While the book doesn't cover this particular dialogue within economics, it focuses on the discussion of whether "system" is actually some intrinsic property of the world, and whether one discovers it, or, if "system" is just a frame to which one views the world, a container for blocks say, is one of the central themes of the overarching narrative. Newton clearly believed in the former, where's as the historians and political philosophers of the 18th-century viewers it as the later. This is very similar to the 'create' or 'discover' mathematics meta-argument mathematicians have among themselves.
No mention of Turing, Shannon, the cybernetics movement (except a very brief at the beginning of the book), again a glaring hole in the coverage. The book feels incomplete, and the forays into system in literature, history, and philosophy feel not as connected as it should/could be, with the earlier works of Galileo and Newton. Overall, however a decent book, and a good start on this subject.
Very cool book. I especially enjoyed the bits about Malthus. I wish that spatial systems like Feng Shui, Taylorism and Toyota was discussed, but I understand the book didn't really cross that kind of system.
Good overview of the thinking in systems history and present and the role it played in evolution of epistemology. It is not written well as a book to read though.

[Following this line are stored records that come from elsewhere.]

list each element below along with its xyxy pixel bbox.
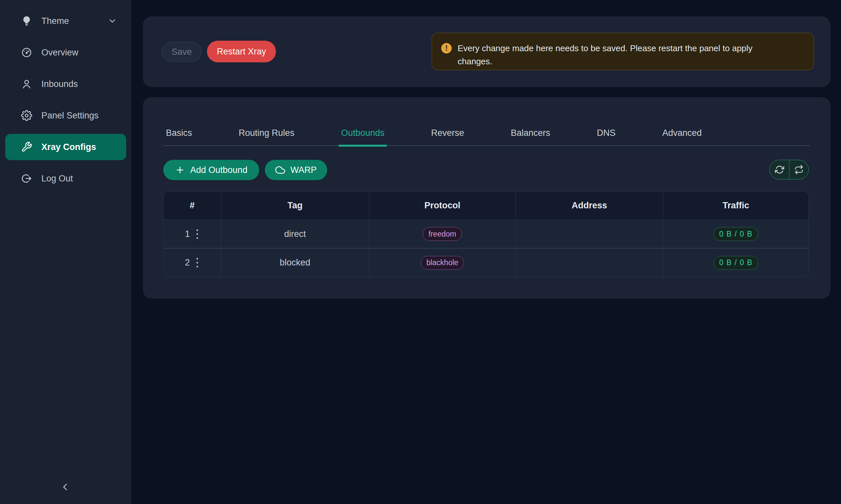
protocol-cell: freedom	[369, 220, 516, 248]
sidebar-menu: Theme Overview	[0, 5, 132, 194]
sidebar-item-xray-configs[interactable]: Xray Configs	[5, 134, 126, 160]
warning-icon: !	[441, 43, 452, 53]
warp-button[interactable]: WARP	[265, 160, 327, 180]
add-outbound-button[interactable]: Add Outbound	[163, 160, 259, 180]
column-header-traffic: Traffic	[663, 192, 808, 220]
warning-alert: ! Every change made here needs to be sav…	[432, 33, 814, 70]
tab-routing-rules[interactable]: Routing Rules	[236, 125, 297, 145]
save-button[interactable]: Save	[161, 42, 202, 62]
sidebar-item-label: Xray Configs	[41, 142, 117, 152]
cloud-icon	[275, 165, 285, 175]
row-index: 2	[185, 257, 190, 268]
sidebar-item-label: Log Out	[41, 174, 117, 184]
repeat-icon	[794, 165, 804, 174]
traffic-cell: 0 B / 0 B	[663, 220, 808, 248]
sidebar-item-overview[interactable]: Overview	[0, 37, 132, 68]
add-outbound-label: Add Outbound	[190, 165, 247, 175]
warp-label: WARP	[290, 165, 317, 175]
index-cell: 1	[164, 220, 221, 248]
column-header-address: Address	[516, 192, 663, 220]
tab-outbounds[interactable]: Outbounds	[338, 125, 387, 145]
tab-advanced[interactable]: Advanced	[660, 125, 704, 145]
toolbar-card: Save Restart Xray ! Every change made he…	[143, 16, 830, 87]
config-tabs: Basics Routing Rules Outbounds Reverse B…	[163, 125, 810, 146]
xray-configs-card: Basics Routing Rules Outbounds Reverse B…	[143, 97, 830, 299]
row-menu-icon[interactable]	[195, 228, 200, 240]
row-index: 1	[185, 229, 190, 239]
address-cell	[516, 220, 663, 248]
sidebar-item-inbounds[interactable]: Inbounds	[0, 68, 132, 100]
sidebar-item-log-out[interactable]: Log Out	[0, 163, 132, 194]
column-header-tag: Tag	[221, 192, 369, 220]
restart-xray-button[interactable]: Restart Xray	[207, 41, 276, 62]
wrench-icon	[21, 141, 32, 152]
sidebar: Theme Overview	[0, 0, 132, 504]
traffic-badge: 0 B / 0 B	[714, 227, 758, 241]
sidebar-item-label: Panel Settings	[41, 111, 117, 121]
sidebar-collapse-button[interactable]	[55, 477, 75, 497]
tag-cell: direct	[221, 220, 369, 248]
tab-reverse[interactable]: Reverse	[428, 125, 467, 145]
traffic-badge: 0 B / 0 B	[714, 256, 758, 270]
refresh-button[interactable]	[770, 160, 789, 179]
traffic-cell: 0 B / 0 B	[663, 248, 808, 277]
tag-cell: blocked	[221, 248, 369, 277]
sidebar-item-label: Theme	[41, 16, 108, 26]
tab-dns[interactable]: DNS	[594, 125, 618, 145]
sidebar-item-label: Inbounds	[41, 79, 117, 89]
outbounds-table: # Tag Protocol Address Traffic 1 direct …	[163, 191, 809, 277]
address-cell	[516, 248, 663, 277]
protocol-cell: blackhole	[369, 248, 516, 277]
sidebar-item-label: Overview	[41, 48, 117, 58]
column-header-protocol: Protocol	[369, 192, 516, 220]
plus-icon	[175, 165, 185, 175]
chevron-left-icon	[59, 481, 71, 492]
logout-icon	[21, 173, 32, 184]
gauge-icon	[21, 47, 32, 58]
user-icon	[21, 78, 32, 90]
sidebar-item-panel-settings[interactable]: Panel Settings	[0, 100, 132, 131]
index-cell: 2	[164, 248, 221, 277]
protocol-badge: blackhole	[421, 256, 464, 270]
table-tools-group	[769, 160, 809, 179]
sidebar-item-theme[interactable]: Theme	[0, 5, 132, 37]
chevron-down-icon	[108, 16, 117, 25]
row-menu-icon[interactable]	[195, 257, 200, 269]
gear-icon	[21, 110, 32, 121]
protocol-badge: freedom	[423, 227, 462, 241]
reset-traffic-button[interactable]	[789, 160, 808, 179]
refresh-icon	[775, 165, 784, 174]
warning-alert-text: Every change made here needs to be saved…	[458, 42, 789, 68]
lightbulb-icon	[21, 15, 32, 26]
column-header-index: #	[164, 192, 221, 220]
tab-balancers[interactable]: Balancers	[508, 125, 553, 145]
tab-basics[interactable]: Basics	[163, 125, 195, 145]
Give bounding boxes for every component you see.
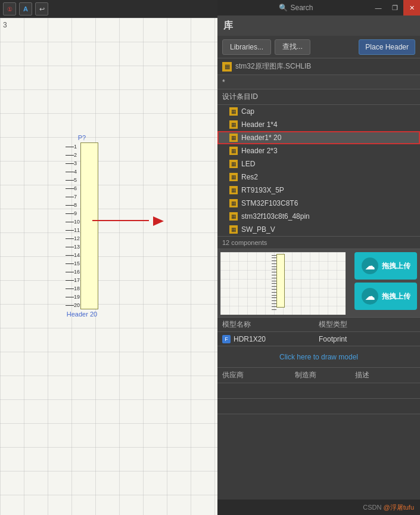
library-path: ▦ stm32原理图库.SCHLIB bbox=[217, 58, 420, 75]
pin-9: 9 bbox=[66, 209, 80, 218]
comp-item-header120[interactable]: ▦ Header1* 20 bbox=[217, 131, 420, 144]
undo-icon[interactable]: ↩ bbox=[35, 2, 48, 15]
pin-20: 20 bbox=[66, 301, 80, 309]
comp-name-cap: Cap bbox=[241, 107, 254, 116]
comp-icon-header23: ▦ bbox=[229, 147, 238, 155]
pin-16: 16 bbox=[66, 268, 80, 276]
component-count: 12 components bbox=[217, 236, 420, 249]
row-label: 3 bbox=[3, 21, 7, 29]
comp-icon-header120: ▦ bbox=[229, 134, 238, 142]
comp-name-rt9193: RT9193X_5P bbox=[241, 186, 284, 194]
wildcard-text: * bbox=[222, 78, 225, 86]
pin-4: 4 bbox=[66, 167, 80, 176]
pin-13: 13 bbox=[66, 243, 80, 251]
arrow-head bbox=[153, 216, 164, 226]
comp-name-stm32-48: stm32f103c8t6_48pin bbox=[241, 212, 310, 221]
panel-title: 库 bbox=[223, 20, 233, 32]
comp-item-header14[interactable]: ▦ Header 1*4 bbox=[217, 118, 420, 131]
schematic-toolbar: ① A ↩ bbox=[0, 0, 220, 18]
comp-item-cap[interactable]: ▦ Cap bbox=[217, 105, 420, 118]
upload-label-1: 拖拽上传 bbox=[382, 261, 410, 271]
mini-header-lines bbox=[272, 255, 276, 310]
component-list: ▦ Cap ▦ Header 1*4 ▦ Header1* 20 ▦ Heade… bbox=[217, 105, 420, 236]
footer-csdn: CSDN bbox=[363, 504, 383, 511]
pin-19: 19 bbox=[66, 293, 80, 301]
library-path-text: stm32原理图库.SCHLIB bbox=[235, 61, 311, 72]
draw-model-link[interactable]: Click here to draw model bbox=[217, 346, 420, 368]
model-cell-name: F HDR1X20 bbox=[222, 335, 319, 343]
pin-17: 17 bbox=[66, 276, 80, 284]
comp-name-res2: Res2 bbox=[241, 173, 258, 181]
pin-3: 3 bbox=[66, 159, 80, 167]
supplier-col2: 制造商 bbox=[295, 370, 355, 380]
comp-icon-stm32-48: ▦ bbox=[229, 212, 238, 221]
arrow-shaft bbox=[92, 220, 149, 221]
footer-text: CSDN @浮屠tufu bbox=[363, 503, 414, 512]
pin-7: 7 bbox=[66, 193, 80, 201]
comp-icon-swpb: ▦ bbox=[229, 225, 238, 234]
preview-schematic bbox=[220, 252, 346, 315]
comp-icon-rt9193: ▦ bbox=[229, 186, 238, 194]
panel-header: 库 bbox=[217, 15, 420, 36]
model-row[interactable]: F HDR1X20 Footprint bbox=[217, 332, 420, 346]
comp-icon-res2: ▦ bbox=[229, 173, 238, 181]
upload-buttons: ☁ 拖拽上传 ☁ 拖拽上传 bbox=[354, 252, 417, 310]
comp-name-swpb: SW_PB_V bbox=[241, 225, 275, 234]
libraries-button[interactable]: Libraries... bbox=[222, 39, 271, 55]
pin-6: 6 bbox=[66, 184, 80, 193]
pin-8: 8 bbox=[66, 201, 80, 209]
pin-15: 15 bbox=[66, 259, 80, 268]
library-toolbar: Libraries... 查找... Place Header bbox=[217, 36, 420, 58]
pin-2: 2 bbox=[66, 151, 80, 159]
schematic-grid[interactable]: 3 P? 1 2 3 4 5 6 7 8 9 10 11 12 13 bbox=[0, 18, 220, 515]
comp-icon-header14: ▦ bbox=[229, 120, 238, 129]
upload-btn-1[interactable]: ☁ 拖拽上传 bbox=[354, 252, 417, 280]
comp-item-rt9193[interactable]: ▦ RT9193X_5P bbox=[217, 184, 420, 197]
model-name-text: HDR1X20 bbox=[234, 335, 266, 343]
library-panel: 🔍 Search — ❐ ✕ 库 Libraries... 查找... Plac… bbox=[217, 0, 420, 515]
upload-icon-1: ☁ bbox=[362, 258, 378, 274]
model-section-header: 模型名称 模型类型 bbox=[217, 318, 420, 332]
text-tool-icon[interactable]: A bbox=[19, 2, 32, 15]
comp-item-res2[interactable]: ▦ Res2 bbox=[217, 170, 420, 184]
supplier-col3: 描述 bbox=[355, 370, 415, 380]
pin-14: 14 bbox=[66, 251, 80, 259]
error-icon: ① bbox=[3, 2, 16, 15]
comp-icon-led: ▦ bbox=[229, 160, 238, 168]
upload-icon-2: ☁ bbox=[362, 288, 378, 305]
comp-name-header23: Header 2*3 bbox=[241, 147, 278, 155]
comp-item-header23[interactable]: ▦ Header 2*3 bbox=[217, 144, 420, 157]
comp-icon-cap: ▦ bbox=[229, 107, 238, 116]
comp-name-stm32: STM32F103C8T6 bbox=[241, 199, 298, 207]
close-button[interactable]: ✕ bbox=[403, 0, 420, 15]
model-col2-header: 模型类型 bbox=[319, 319, 415, 330]
component-ref: P? bbox=[66, 134, 98, 141]
design-items-label: 设计条目ID bbox=[222, 92, 258, 102]
comp-item-stm32-48[interactable]: ▦ stm32f103c8t6_48pin bbox=[217, 210, 420, 223]
pin-18: 18 bbox=[66, 284, 80, 293]
draw-model-text: Click here to draw model bbox=[279, 353, 358, 361]
component-pins: 1 2 3 4 5 6 7 8 9 10 11 12 13 14 15 16 1 bbox=[66, 142, 80, 309]
supplier-section-header: 供应商 制造商 描述 bbox=[217, 368, 420, 383]
place-header-button[interactable]: Place Header bbox=[359, 39, 415, 55]
search-icon: 🔍 bbox=[279, 4, 288, 12]
supplier-empty-row-2 bbox=[217, 399, 420, 414]
comp-item-swpb[interactable]: ▦ SW_PB_V bbox=[217, 223, 420, 236]
model-col1-header: 模型名称 bbox=[222, 319, 319, 330]
minimize-button[interactable]: — bbox=[370, 0, 387, 15]
supplier-col1: 供应商 bbox=[222, 370, 295, 380]
preview-area: ☁ 拖拽上传 ☁ 拖拽上传 bbox=[217, 249, 420, 318]
pin-10: 10 bbox=[66, 218, 80, 226]
design-items-header: 设计条目ID bbox=[217, 89, 420, 105]
comp-name-header120: Header1* 20 bbox=[241, 134, 281, 142]
mini-header-preview bbox=[276, 254, 290, 314]
restore-button[interactable]: ❐ bbox=[387, 0, 403, 15]
comp-item-led[interactable]: ▦ LED bbox=[217, 157, 420, 170]
pin-12: 12 bbox=[66, 234, 80, 243]
footer-author: @浮屠tufu bbox=[383, 504, 414, 511]
pin-11: 11 bbox=[66, 226, 80, 234]
comp-item-stm32[interactable]: ▦ STM32F103C8T6 bbox=[217, 197, 420, 210]
arrow-pointer bbox=[92, 215, 164, 227]
search-button[interactable]: 查找... bbox=[275, 39, 310, 55]
upload-btn-2[interactable]: ☁ 拖拽上传 bbox=[354, 283, 417, 310]
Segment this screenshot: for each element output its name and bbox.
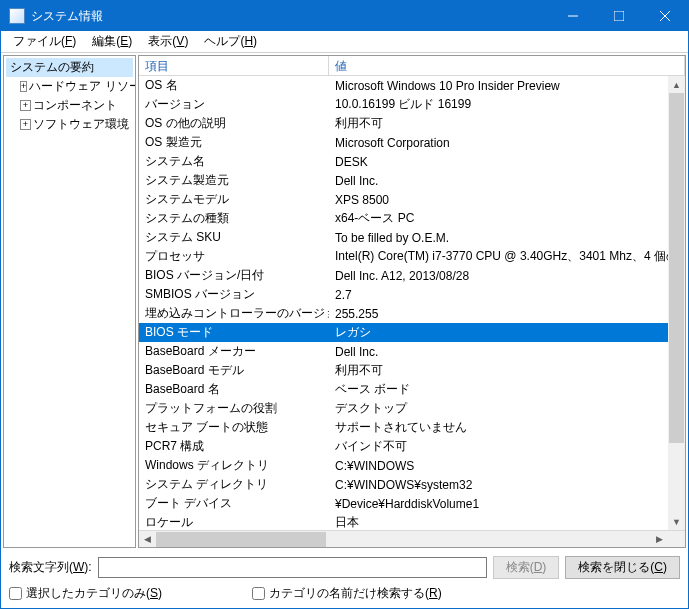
scroll-thumb[interactable] bbox=[669, 93, 684, 443]
cell-item: システム製造元 bbox=[139, 172, 329, 189]
list-row[interactable]: ブート デバイス¥Device¥HarddiskVolume1 bbox=[139, 494, 685, 513]
tree-label: システムの要約 bbox=[10, 59, 94, 76]
cell-item: BaseBoard 名 bbox=[139, 381, 329, 398]
scroll-thumb[interactable] bbox=[156, 532, 326, 547]
close-button[interactable] bbox=[642, 1, 688, 31]
scroll-track[interactable] bbox=[668, 93, 685, 513]
scroll-right-icon[interactable]: ▶ bbox=[651, 531, 668, 548]
list-row[interactable]: OS の他の説明利用不可 bbox=[139, 114, 685, 133]
checkbox[interactable] bbox=[9, 587, 22, 600]
maximize-button[interactable] bbox=[596, 1, 642, 31]
menu-view[interactable]: 表示(V) bbox=[140, 31, 196, 52]
minimize-button[interactable] bbox=[550, 1, 596, 31]
cell-item: プロセッサ bbox=[139, 248, 329, 265]
list-row[interactable]: BaseBoard モデル利用不可 bbox=[139, 361, 685, 380]
cell-value: To be filled by O.E.M. bbox=[329, 231, 685, 245]
cell-value: Microsoft Corporation bbox=[329, 136, 685, 150]
cell-item: プラットフォームの役割 bbox=[139, 400, 329, 417]
search-panel: 検索文字列(W): 検索(D) 検索を閉じる(C) 選択したカテゴリのみ(S) … bbox=[1, 550, 688, 606]
category-tree[interactable]: システムの要約 + ハードウェア リソース + コンポーネント + ソフトウェア… bbox=[3, 55, 136, 548]
expand-icon[interactable]: + bbox=[20, 81, 27, 92]
close-search-button[interactable]: 検索を閉じる(C) bbox=[565, 556, 680, 579]
scroll-down-icon[interactable]: ▼ bbox=[668, 513, 685, 530]
list-row[interactable]: システム SKUTo be filled by O.E.M. bbox=[139, 228, 685, 247]
search-input[interactable] bbox=[98, 557, 487, 578]
cell-item: 埋め込みコントローラーのバージョン bbox=[139, 305, 329, 322]
list-row[interactable]: システムの種類x64-ベース PC bbox=[139, 209, 685, 228]
list-row[interactable]: Windows ディレクトリC:¥WINDOWS bbox=[139, 456, 685, 475]
list-row[interactable]: セキュア ブートの状態サポートされていません bbox=[139, 418, 685, 437]
list-row[interactable]: ロケール日本 bbox=[139, 513, 685, 530]
cell-item: BIOS バージョン/日付 bbox=[139, 267, 329, 284]
tree-item-system-summary[interactable]: システムの要約 bbox=[6, 58, 133, 77]
list-header: 項目 値 bbox=[139, 56, 685, 76]
list-row[interactable]: BIOS バージョン/日付Dell Inc. A12, 2013/08/28 bbox=[139, 266, 685, 285]
maximize-icon bbox=[614, 11, 624, 21]
cell-item: BaseBoard モデル bbox=[139, 362, 329, 379]
cell-item: システムモデル bbox=[139, 191, 329, 208]
close-icon bbox=[660, 11, 670, 21]
cell-value: Dell Inc. bbox=[329, 174, 685, 188]
list-row[interactable]: SMBIOS バージョン2.7 bbox=[139, 285, 685, 304]
list-row[interactable]: システム ディレクトリC:¥WINDOWS¥system32 bbox=[139, 475, 685, 494]
cell-value: 2.7 bbox=[329, 288, 685, 302]
vertical-scrollbar[interactable]: ▲ ▼ bbox=[668, 76, 685, 530]
cell-value: 10.0.16199 ビルド 16199 bbox=[329, 96, 685, 113]
tree-label: ハードウェア リソース bbox=[29, 78, 136, 95]
cell-value: C:¥WINDOWS bbox=[329, 459, 685, 473]
tree-item-components[interactable]: + コンポーネント bbox=[6, 96, 133, 115]
cell-item: BaseBoard メーカー bbox=[139, 343, 329, 360]
list-body[interactable]: OS 名Microsoft Windows 10 Pro Insider Pre… bbox=[139, 76, 685, 530]
selected-category-only-checkbox[interactable]: 選択したカテゴリのみ(S) bbox=[9, 585, 162, 602]
list-row[interactable]: システム製造元Dell Inc. bbox=[139, 171, 685, 190]
list-row[interactable]: プラットフォームの役割デスクトップ bbox=[139, 399, 685, 418]
menu-edit[interactable]: 編集(E) bbox=[84, 31, 140, 52]
category-name-only-checkbox[interactable]: カテゴリの名前だけ検索する(R) bbox=[252, 585, 442, 602]
search-label: 検索文字列(W): bbox=[9, 559, 92, 576]
scroll-up-icon[interactable]: ▲ bbox=[668, 76, 685, 93]
scroll-left-icon[interactable]: ◀ bbox=[139, 531, 156, 548]
cell-item: システム名 bbox=[139, 153, 329, 170]
cell-value: DESK bbox=[329, 155, 685, 169]
cell-item: セキュア ブートの状態 bbox=[139, 419, 329, 436]
menu-help[interactable]: ヘルプ(H) bbox=[196, 31, 265, 52]
list-row[interactable]: OS 製造元Microsoft Corporation bbox=[139, 133, 685, 152]
list-row[interactable]: バージョン10.0.16199 ビルド 16199 bbox=[139, 95, 685, 114]
list-row[interactable]: BaseBoard 名ベース ボード bbox=[139, 380, 685, 399]
cell-item: システムの種類 bbox=[139, 210, 329, 227]
horizontal-scroll-area: ◀ ▶ bbox=[139, 530, 685, 547]
tree-item-software[interactable]: + ソフトウェア環境 bbox=[6, 115, 133, 134]
cell-value: 255.255 bbox=[329, 307, 685, 321]
cell-value: レガシ bbox=[329, 324, 685, 341]
expand-icon[interactable]: + bbox=[20, 119, 31, 130]
app-icon bbox=[9, 8, 25, 24]
list-row[interactable]: 埋め込みコントローラーのバージョン255.255 bbox=[139, 304, 685, 323]
cell-item: OS の他の説明 bbox=[139, 115, 329, 132]
cell-item: Windows ディレクトリ bbox=[139, 457, 329, 474]
expand-icon[interactable]: + bbox=[20, 100, 31, 111]
horizontal-scrollbar[interactable]: ◀ ▶ bbox=[139, 531, 668, 547]
cell-item: SMBIOS バージョン bbox=[139, 286, 329, 303]
menu-file[interactable]: ファイル(F) bbox=[5, 31, 84, 52]
list-row[interactable]: PCR7 構成バインド不可 bbox=[139, 437, 685, 456]
svg-rect-1 bbox=[614, 11, 624, 21]
tree-label: コンポーネント bbox=[33, 97, 117, 114]
checkbox[interactable] bbox=[252, 587, 265, 600]
find-button[interactable]: 検索(D) bbox=[493, 556, 560, 579]
titlebar[interactable]: システム情報 bbox=[1, 1, 688, 31]
list-row[interactable]: BIOS モードレガシ bbox=[139, 323, 685, 342]
list-row[interactable]: BaseBoard メーカーDell Inc. bbox=[139, 342, 685, 361]
list-row[interactable]: システムモデルXPS 8500 bbox=[139, 190, 685, 209]
cell-value: x64-ベース PC bbox=[329, 210, 685, 227]
tree-label: ソフトウェア環境 bbox=[33, 116, 129, 133]
tree-item-hardware[interactable]: + ハードウェア リソース bbox=[6, 77, 133, 96]
cell-item: BIOS モード bbox=[139, 324, 329, 341]
cell-item: OS 製造元 bbox=[139, 134, 329, 151]
cell-value: Microsoft Windows 10 Pro Insider Preview bbox=[329, 79, 685, 93]
column-value[interactable]: 値 bbox=[329, 56, 685, 75]
column-item[interactable]: 項目 bbox=[139, 56, 329, 75]
details-list[interactable]: 項目 値 OS 名Microsoft Windows 10 Pro Inside… bbox=[138, 55, 686, 548]
list-row[interactable]: OS 名Microsoft Windows 10 Pro Insider Pre… bbox=[139, 76, 685, 95]
list-row[interactable]: プロセッサIntel(R) Core(TM) i7-3770 CPU @ 3.4… bbox=[139, 247, 685, 266]
list-row[interactable]: システム名DESK bbox=[139, 152, 685, 171]
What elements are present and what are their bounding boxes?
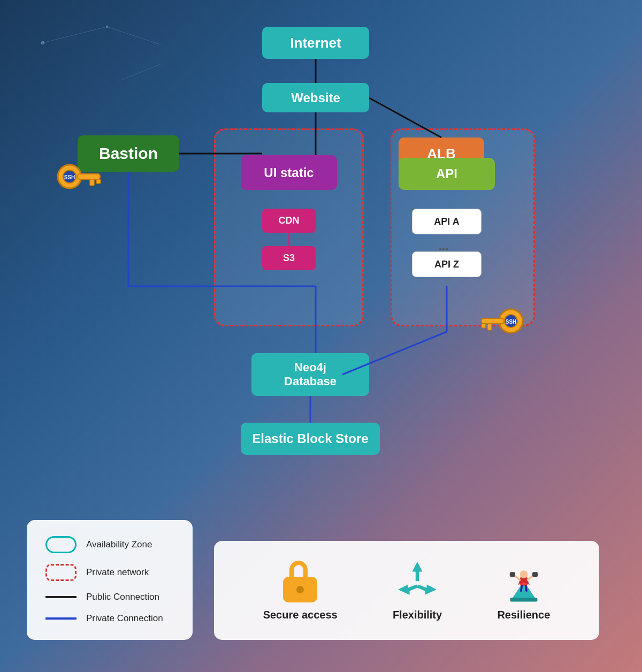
internet-node: Internet [262, 27, 369, 59]
svg-rect-69 [482, 318, 504, 324]
svg-rect-83 [510, 572, 515, 577]
cdn-label: CDN [279, 215, 300, 226]
resilience-label: Resilience [497, 609, 550, 621]
website-node: Website [262, 83, 369, 112]
ssh-key-right: SSH [479, 302, 527, 358]
svg-line-32 [80, 54, 160, 80]
svg-rect-84 [532, 572, 538, 577]
svg-marker-74 [398, 584, 418, 594]
neo4j-label: Neo4j Database [284, 361, 337, 389]
internet-label: Internet [290, 35, 341, 51]
flexibility-label: Flexibility [393, 609, 442, 621]
svg-line-30 [43, 27, 107, 43]
feature-resilience: Resilience [497, 560, 550, 621]
svg-rect-65 [96, 179, 101, 184]
features-box: Secure access Flexibility [214, 541, 599, 640]
legend-private-connection: Private Connection [45, 613, 174, 624]
blue-line-icon [45, 617, 77, 620]
svg-rect-77 [510, 598, 537, 601]
api-a-node: API A [412, 209, 482, 234]
svg-rect-71 [482, 324, 486, 328]
legend-availability-zone-label: Availability Zone [86, 539, 152, 550]
bastion-label: Bastion [99, 144, 158, 163]
dashed-icon [45, 564, 77, 581]
svg-rect-64 [90, 179, 94, 186]
neo4j-node: Neo4j Database [251, 353, 369, 396]
solid-line-icon [45, 596, 77, 598]
ssh-key-left: SSH [54, 158, 102, 213]
api-node: API [399, 158, 495, 190]
feature-secure-access: Secure access [263, 560, 338, 621]
legend-private-connection-label: Private Connection [86, 613, 163, 624]
s3-label: S3 [283, 253, 295, 264]
feature-flexibility: Flexibility [393, 560, 442, 621]
flexibility-icon [396, 560, 439, 602]
svg-rect-63 [78, 174, 100, 179]
ui-static-node: UI static [241, 155, 337, 190]
legend-availability-zone: Availability Zone [45, 536, 174, 553]
api-z-label: API Z [434, 259, 459, 270]
website-label: Website [291, 90, 340, 105]
svg-point-80 [520, 570, 528, 578]
svg-text:SSH: SSH [64, 174, 75, 180]
s3-node: S3 [262, 246, 316, 270]
legend-private-network: Private network [45, 564, 174, 581]
api-a-label: API A [434, 216, 459, 227]
lock-icon [281, 560, 319, 602]
secure-access-label: Secure access [263, 609, 338, 621]
api-z-node: API Z [412, 251, 482, 277]
network-background [0, 0, 160, 80]
svg-text:SSH: SSH [506, 319, 517, 325]
cdn-node: CDN [262, 209, 316, 233]
svg-line-86 [525, 586, 526, 591]
svg-marker-75 [416, 584, 437, 594]
legend-private-network-label: Private network [86, 567, 149, 578]
legend-public-connection-label: Public Connection [86, 592, 159, 602]
svg-line-85 [521, 586, 522, 591]
svg-marker-73 [412, 562, 422, 581]
legend-box: Availability Zone Private network Public… [27, 520, 193, 640]
ui-static-label: UI static [264, 165, 314, 180]
api-label: API [436, 166, 457, 181]
legend-public-connection: Public Connection [45, 592, 174, 602]
oval-icon [45, 536, 77, 553]
svg-rect-70 [487, 324, 492, 330]
ebs-node: Elastic Block Store [241, 423, 380, 455]
svg-line-31 [107, 27, 160, 54]
diagram-container: Internet Website Bastion ALB UI static C… [0, 0, 642, 672]
resilience-icon [502, 560, 545, 602]
ebs-label: Elastic Block Store [252, 431, 368, 446]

This was a very pleasant audiobook; the narrator does a great job of delivering dense material. That aside, I listened to this whole book not sure what point the author was trying to make. I do think the discussion of how the concept of a system has evolved and how that has affected the way humans learn and judge the world is interesting, but because the book will return to its thesis: system is a genre, so frequently, I just wonder "okay, so what?" I actually believe there is a connection, a point, to be made. It's just not made well. I think for people hoping to develop their own system ie. interpretation of how (a facet of) the world works, this is a book with foundational knowledge and points to consider for a well-designed system.
Extremely academic--not just that it was dry and overly verbose, but also that it spent time arguing with other academic approaches that differed from it, enough so that it detracted from making its own points. Oh well.